#### Task description:
What you return must match the records below character for character, except that no picture appears.

#### Dataset entries:

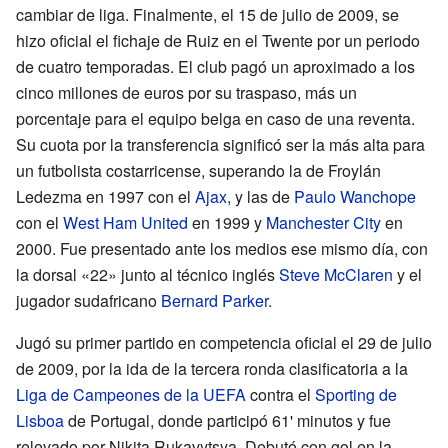
cambiar de liga. Finalmente, el 15 de julio de 2009, se
hizo oficial el fichaje de Ruiz en el Twente por un periodo
de cuatro temporadas. El club pagó un aproximado a los
cinco millones de euros por su traspaso, más un
porcentaje para el equipo belga en caso de una reventa.
Su cuota por la transferencia significó ser la más alta para
un futbolista costarricense, superando la de Froylán
Ledezma en 1997 con el
Ajax
, y las de
Paulo Wanchope
con el
West Ham United
en 1999 y
Manchester City
en
2000. Fue presentado ante los medios ese mismo día, con
la dorsal «22» junto al técnico inglés
Steve McClaren
y el
jugador sudafricano
Bernard Parker
.
Jugó su primer partido en competencia oficial el 29 de julio
de 2009, por la ida de la tercera ronda clasificatoria a la
Liga de Campeones de la UEFA
contra el
Sporting de
Lisboa
de Portugal, donde participó 61' minutos y fue
relevado por Nikita Rukavytsya. Debutó con gol en la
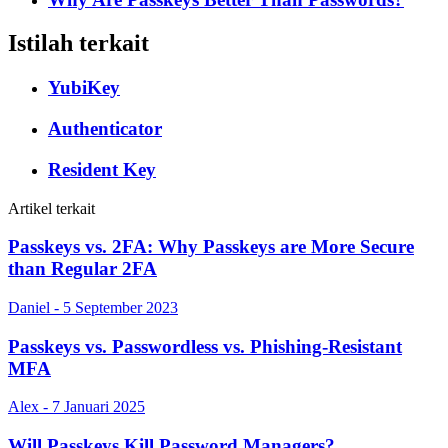
Istilah terkait
YubiKey
Authenticator
Resident Key
Artikel terkait
Passkeys vs. 2FA: Why Passkeys are More Secure
than Regular 2FA
Daniel - 5 September 2023
Passkeys vs. Passwordless vs. Phishing-Resistant
MFA
Alex - 7 Januari 2025
Will Passkeys Kill Password Managers?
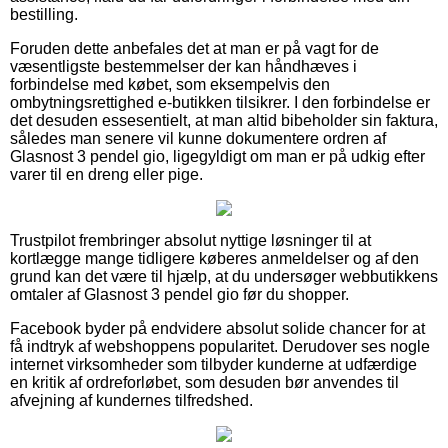
bestilling.
Foruden dette anbefales det at man er på vagt for de
væsentligste bestemmelser der kan håndhæves i
forbindelse med købet, som eksempelvis den
ombytningsrettighed e-butikken tilsikrer. I den forbindelse er
det desuden essesentielt, at man altid bibeholder sin faktura,
således man senere vil kunne dokumentere ordren af
Glasnost 3 pendel gio, ligegyldigt om man er på udkig efter
varer til en dreng eller pige.
Trustpilot frembringer absolut nyttige løsninger til at
kortlægge mange tidligere køberes anmeldelser og af den
grund kan det være til hjælp, at du undersøger webbutikkens
omtaler af Glasnost 3 pendel gio før du shopper.
Facebook byder på endvidere absolut solide chancer for at
få indtryk af webshoppens popularitet. Derudover ses nogle
internet virksomheder som tilbyder kunderne at udfærdige
en kritik af ordreforløbet, som desuden bør anvendes til
afvejning af kundernes tilfredshed.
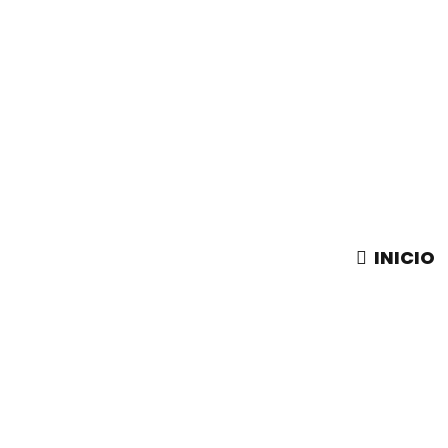
INICIO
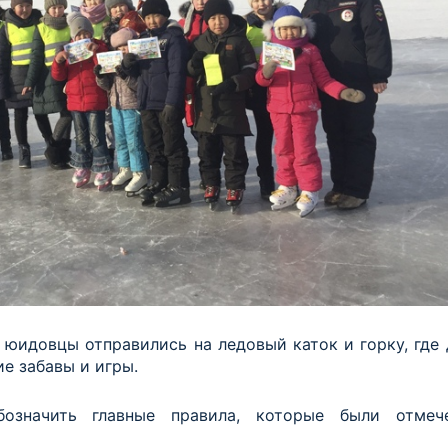
юидовцы отправились на ледовый каток и горку, где 
е забавы и игры.
означить главные правила, которые были отмеч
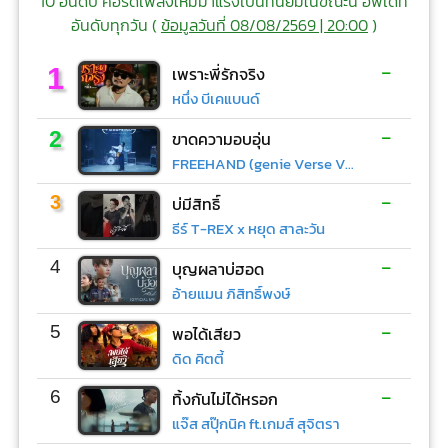
10 อันดับ คอร์ดเพลงใหม่มาแรงเป็นที่นิยมในขณะนี้ อัพเดท
อันดับทุกวัน (
ข้อมูลวันที่ 08/08/2569 | 20:00
)
-
1
เพราะพี่รักจริง
หนึ่ง บีเคแบนด์
-
2
ขาดความอบอุ่น
FREEHAND (genie Verse Vol.1)
-
3
บ่มีสิทธิ์
ธีร์ T-REX x หยุด สาละวัน
-
4
บุญผลาบ่ฮอด
อ้ายแมน ภิสิทธิ์พงษ์
-
5
พอได้เสียว
ดิด คิตตี้
-
6
ทิ้งกันไม่ได้หรอก
แจ๊ส สปุ๊กนิค ft.เกมส์ สุจิตรา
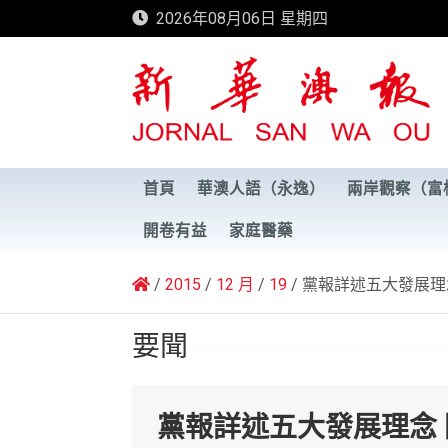
Skip
2026年08月06日 星期四
to
content
新華澳報
首頁
華澳人語（永逸）
兩岸觀察（富
開卷有益
家庭醫藥
2015
12 月
19
黨報詳述五大發展理
要聞
黨報詳述五大發展理念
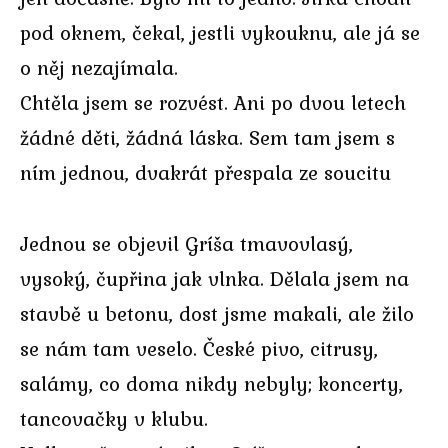
pod oknem, čekal, jestli vykouknu, ale já se
o něj nezajímala.
Chtěla jsem se rozvést. Ani po dvou letech
žádné děti, žádná láska. Sem tam jsem s
ním jednou, dvakrát přespala ze soucitu
Jednou se objevil Gríša tmavovlasý,
vysoký, čupřina jak vlnka. Dělala jsem na
stavbě u betonu, dost jsme makali, ale žilo
se nám tam veselo. České pivo, citrusy,
salámy, co doma nikdy nebyly; koncerty,
tancovačky v klubu.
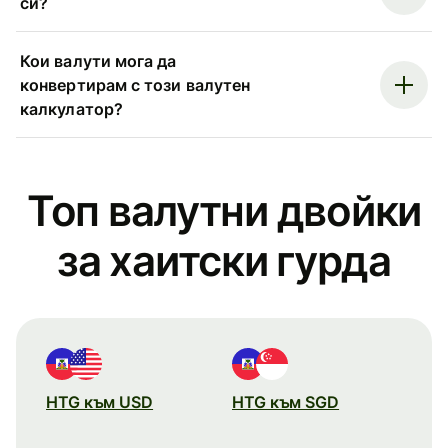
си?
Кои валути мога да
конвертирам с този валутен
калкулатор?
Топ валутни двойки
за хаитски гурдa
HTG към USD
HTG към SGD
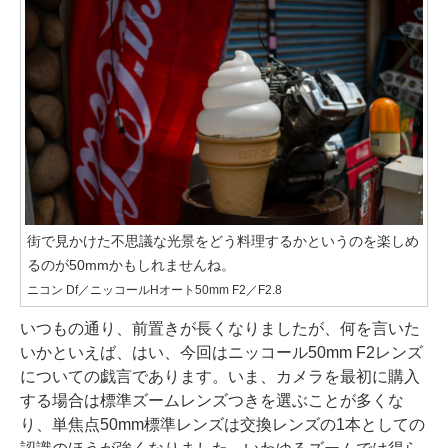
街で見かけた不思議な光景をどう料理するかというのを楽しめ
るのが50mmかもしれませんね。
ニコン Df／ニッコールHオート50mm F2／F2.8
いつもの通り、前置きが長くなりましたが、何を言いた
いかといえば、はい、今回はニッコール50mm F2レンズ
についての戯言であります。いま、カメラを最初に購入
する場合は標準ズームレンズつきを選ぶことが多くな
り、単焦点50mm標準レンズは交換レンズの1本としての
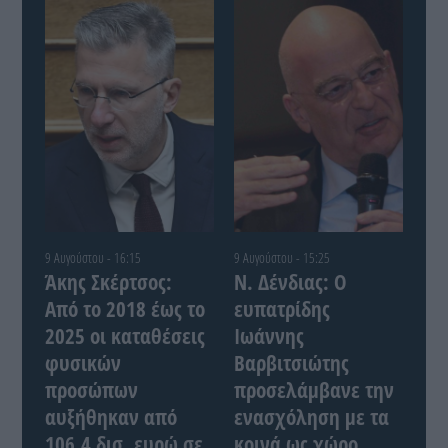
9 Αυγούστου - 16:15
9 Αυγούστου - 15:25
Άκης Σκέρτσος:
Ν. Δένδιας: Ο
Από το 2018 έως το
ευπατρίδης
2025 οι καταθέσεις
Ιωάννης
φυσικών
Βαρβιτσιώτης
προσώπων
προσελάμβανε την
αυξήθηκαν από
ενασχόληση με τα
106,4 δισ. ευρώ σε
κοινά ως χώρο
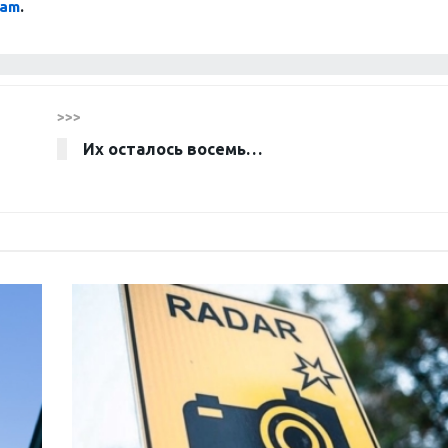
ram
.
>>>
Их осталось восемь…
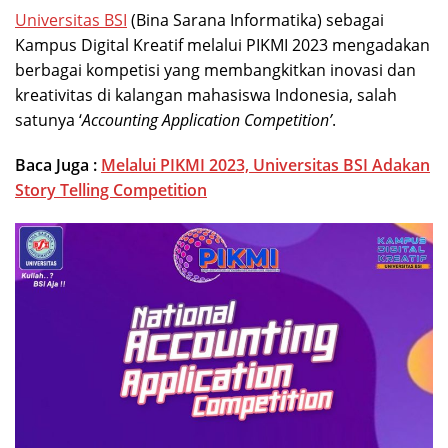
Universitas BSI
(Bina Sarana Informatika) sebagai
Kampus Digital Kreatif melalui PIKMI 2023 mengadakan
berbagai kompetisi yang membangkitkan inovasi dan
kreativitas di kalangan mahasiswa Indonesia, salah
satunya ‘
Accounting Application Competition’
.
Baca Juga :
Melalui PIKMI 2023, Universitas BSI Adakan
Story Telling Competition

#### Your response:
cambiar de liga. Finalmente, el 15 de julio de 2009, se
hizo oficial el fichaje de Ruiz en el Twente por un periodo
de cuatro temporadas. El club pagó un aproximado a los
cinco millones de euros por su traspaso, más un
porcentaje para el equipo belga en caso de una reventa.
Su cuota por la transferencia significó ser la más alta para
un futbolista costarricense, superando la de Froylán
Ledezma en 1997 con el
Ajax
, y las de
Paulo Wanchope
con el
West Ham United
en 1999 y
Manchester City
en
2000. Fue presentado ante los medios ese mismo día, con
la dorsal «22» junto al técnico inglés
Steve McClaren
y el
jugador sudafricano
Bernard Parker
.
Jugó su primer partido en competencia oficial el 29 de julio
de 2009, por la ida de la tercera ronda clasificatoria a la
Liga de Campeones de la UEFA
contra el
Sporting de
Lisboa
de Portugal, donde participó 61' minutos y fue
relevado por Nikita Rukavytsya. Debutó con gol en la
Istilah terkait
YubiKey
Authenticator
Resident Key
Artikel terkait
Passkeys vs. 2FA: Why Passkeys are More Secure
than Regular 2FA
Daniel - 5 September 2023
Passkeys vs. Passwordless vs. Phishing-Resistant
MFA
Alex - 7 Januari 2025
Will Passkeys Kill Password Managers?
bestilling.
Foruden dette anbefales det at man er på vagt for de
væsentligste bestemmelser der kan håndhæves i
forbindelse med købet, som eksempelvis den
ombytningsrettighed e-butikken tilsikrer. I den forbindelse er
det desuden essesentielt, at man altid bibeholder sin faktura,
således man senere vil kunne dokumentere ordren af
Glasnost 3 pendel gio, ligegyldigt om man er på udkig efter
varer til en dreng eller pige.
Trustpilot frembringer absolut nyttige løsninger til at
kortlægge mange tidligere køberes anmeldelser og af den
grund kan det være til hjælp, at du undersøger webbutikkens
omtaler af Glasnost 3 pendel gio før du shopper.
Facebook byder på endvidere absolut solide chancer for at
få indtryk af webshoppens popularitet. Derudover ses nogle
internet virksomheder som tilbyder kunderne at udfærdige
en kritik af ordreforløbet, som desuden bør anvendes til
afvejning af kundernes tilfredshed.
INICIO
юидовцы отправились на ледовый каток и горку, где 
е забавы и игры.
означить главные правила, которые были отмеч
10 อันดับ คอร์ดเพลงใหม่มาแรงเป็นที่นิยมในขณะนี้ อัพเดท
อันดับทุกวัน (
ข้อมูลวันที่ 08/08/2569 | 20:00
)
-
1
เพราะพี่รักจริง
หนึ่ง บีเคแบนด์
-
2
ขาดความอบอุ่น
FREEHAND (genie Verse Vol.1)
-
3
บ่มีสิทธิ์
ธีร์ T-REX x หยุด สาละวัน
-
4
บุญผลาบ่ฮอด
อ้ายแมน ภิสิทธิ์พงษ์
-
5
พอได้เสียว
ดิด คิตตี้
-
6
ทิ้งกันไม่ได้หรอก
แจ๊ส สปุ๊กนิค ft.เกมส์ สุจิตรา
Skip
2026年08月06日 星期四
to
content
新華澳報
首頁
華澳人語（永逸）
兩岸觀察（富
開卷有益
家庭醫藥
2015
12 月
19
黨報詳述五大發展理
要聞
黨報詳述五大發展理念
pod oknem, čekal, jestli vykouknu, ale já se
o něj nezajímala.
Chtěla jsem se rozvést. Ani po dvou letech
žádné děti, žádná láska. Sem tam jsem s
ním jednou, dvakrát přespala ze soucitu
Jednou se objevil Gríša tmavovlasý,
vysoký, čupřina jak vlnka. Dělala jsem na
stavbě u betonu, dost jsme makali, ale žilo
se nám tam veselo. České pivo, citrusy,
salámy, co doma nikdy nebyly; koncerty,
tancovačky v klubu.
си?
Кои валути мога да
конвертирам с този валутен
калкулатор?
Топ валутни двойки
за хаитски гурдa
HTG към USD
HTG към SGD
街で見かけた不思議な光景をどう料理するかというのを楽しめ
るのが50mmかもしれませんね。
ニコン Df／ニッコールHオート50mm F2／F2.8
いつもの通り、前置きが長くなりましたが、何を言いた
いかといえば、はい、今回はニッコール50mm F2レンズ
についての戯言であります。いま、カメラを最初に購入
する場合は標準ズームレンズつきを選ぶことが多くな
り、単焦点50mm標準レンズは交換レンズの1本としての
9 Αυγούστου - 16:15
9 Αυγούστου - 15:25
Άκης Σκέρτσος:
Ν. Δένδιας: Ο
Από το 2018 έως το
ευπατρίδης
2025 οι καταθέσεις
Ιωάννης
φυσικών
Βαρβιτσιώτης
προσώπων
προσελάμβανε την
αυξήθηκαν από
ενασχόληση με τα
106,4 δισ. ευρώ σε
κοινά ως χώρο
ram
.
>>>
Их осталось восемь…
Universitas BSI
(Bina Sarana Informatika) sebagai
Kampus Digital Kreatif melalui PIKMI 2023 mengadakan
berbagai kompetisi yang membangkitkan inovasi dan
kreativitas di kalangan mahasiswa Indonesia, salah
satunya ‘
Accounting Application Competition’
.
Baca Juga :
Melalui PIKMI 2023, Universitas BSI Adakan
Story Telling Competition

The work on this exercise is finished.